The last few weeks, medical social media has been ablaze with discussions around the ‘nudge’ letters from The Department of Human Services. If you have missed the uproar and have no idea what it’s all about, it’s basically the government sending letters to 341 GPs asking them to ‘review’ their co-billing of mental health consultation items with physical health items.

These letters appear to be an experiment from the government, one which doctors are rightly angry about, but this latest round of ‘nudges’ from Medicare seems to have caused a real outrage.

If a consultation is for the purpose of a GP Mental Health Treatment Plan, Review or Consultation item, a separate and additional consultation should not be undertaken in conjunction with the mental health consultation, unless it is clinically indicated that a separate problem must be treated immediately.

MBS item 2713

There’s been much discussion on social media platforms about this, and the RACGP President Dr Harry Nespolon, along with the RACGP, have been doing a great job publicising the issue.

What are doctors saying?

Some doctors are railing against this and are being very vocal, tweeting, lobbying, campaigning. Indeed some, such as Dr Gillian Riley, have started a petition on change.org which is gaining traction, and please consider signing it you haven’t already.

Others have been saying that they didn’t even realise they could co-bill and have decided they are going to start doing it, giving patients better rebates.

Others have decided it’s time to stop co-billing altogether. They feel that it’s too complicated and too hard to stick to the rules when the rules seem so arbitrary and can be changed on a whim by the PSR. I’ve actually been relatively vocal on some of my social media groups as well, offering my own personal perspective, which is similar.

As I was writing another of many responses last night about my reluctance to co-bill, it suddenly dawned on me. I actually do co-bill and have no hesitation in doing so. I do it a lot. But not mental health.

Procedural vs Cognitive Medicine

I realised I co-bill a lot. If I had to guess, I’d estimate around 50% of my work is skin cancer medicine. I regularly co-bill when doing this work. I don’t do a biopsy every time I do a skin check, but it’s often. I’d wager far more often than those who received nudge letters co-bill a physical health item with a mental health item. I also occasionally co-bill a physical consult (e.g. item 23) when doing a skin cancer excision. Not for the excision, but for something unrelated. The patient usually wants a prescription, or something else needs doing.

Indeed many of us do this with our physical health consultations as well. We add on items such as an ECG, spirometry, pregnancy test etc.

I have absolutely no hesitation doing this, and simply annotate the billing ‘not related to procedure’.

So why do I do this quite happily, yet advise others against doing this for mental health consults?

Well, it’s down to the Medicare descriptors. You can see above the wording on the mental health consults (2713). It specifically excludes co-billing any other type of consultation with a mental health consultation, unless it is ‘immediately necessary’. That is unless they come for the physical item first then it turns in to a mental health consultation afterwards.

To my knowledge, there are no such restrictions for almost any physical health Medicare item number, save for burns, which I’m sure are far less common than mental health conditions.

What does ‘Treated Immediately’ mean?

Well, that’s part of the problem, nobody really knows. Some feel it means they need to be in a life and death situation. That would certainly fit the bill. But what about those who can’t afford to travel back to the clinic?

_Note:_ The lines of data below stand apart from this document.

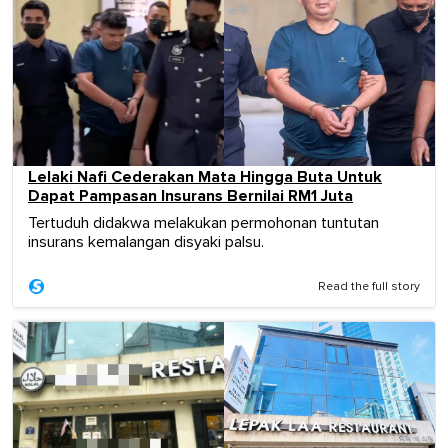
Lelaki Nafi Cederakan Mata Hingga Buta Untuk
Dapat Pampasan Insurans Bernilai RM1 Juta
Tertuduh didakwa melakukan permohonan tuntutan
insurans kemalangan disyaki palsu.
Read the full story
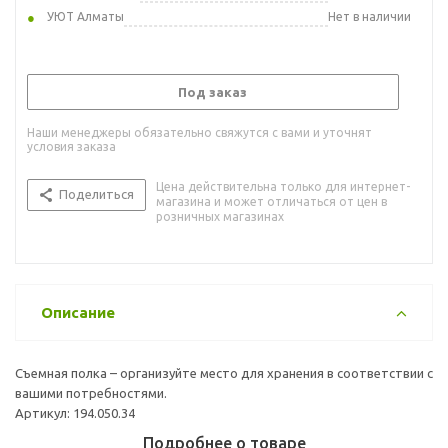
УЮТ Алматы
Нет в наличии
Под заказ
Наши менеджеры обязательно свяжутся с вами и уточнят
условия заказа
Цена действительна только для интернет-
Поделиться
магазина и может отличаться от цен в
розничных магазинах
Описание
Съемная полка – организуйте место для хранения в соответствии с
вашими потребностями.
Артикул: 194.050.34
Подробнее о товаре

What about those rural patients who live 500 miles away? That would appear to most rational people to be necessary for that day and not ask the patient to return.

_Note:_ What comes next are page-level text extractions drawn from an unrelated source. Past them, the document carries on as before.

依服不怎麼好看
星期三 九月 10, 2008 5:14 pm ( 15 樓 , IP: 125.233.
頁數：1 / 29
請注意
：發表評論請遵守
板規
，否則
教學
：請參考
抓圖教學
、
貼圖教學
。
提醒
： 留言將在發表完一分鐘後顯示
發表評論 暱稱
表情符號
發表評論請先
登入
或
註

Or are they in fact meant to simply come back the next day because it’s convenient for Medicare despite the obvious inconvenience for the patient?

Some feel it means something which could wait but would be best to treat there and then. For example, somebody concerned about a breast lump. It could wait until the next day, but is that really fair to the patient that’s terrified she has cancer?

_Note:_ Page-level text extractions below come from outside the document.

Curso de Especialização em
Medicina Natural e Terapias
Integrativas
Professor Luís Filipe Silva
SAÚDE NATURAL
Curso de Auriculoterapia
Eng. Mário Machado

Why the dichotomy between physical and mental health?

The obvious difference is the word ‘consultation’. Surgical excisions, ECGs, other physical health items aren’t considered consultations to Medicare, but that does not mean that they should disadvantage those with mental health conditions.

We don’t know why the Government wants it this way, and that’s the main issue. They are, as expected, remaining quiet on this, but it’s obvious that they do not want mental health items being co-billed. For some reason though they seem quite happy for other physical health items to be co-billed with no such qualifiers required.

So, for the time being, I will continue to co-bill these items whilst it seems that Medicare is happy to let me do, but I am starting to wonder whether I really am as protected as I think I am. Even though it seems totally legitimate, I wonder when my ‘nudge’ letter will be coming.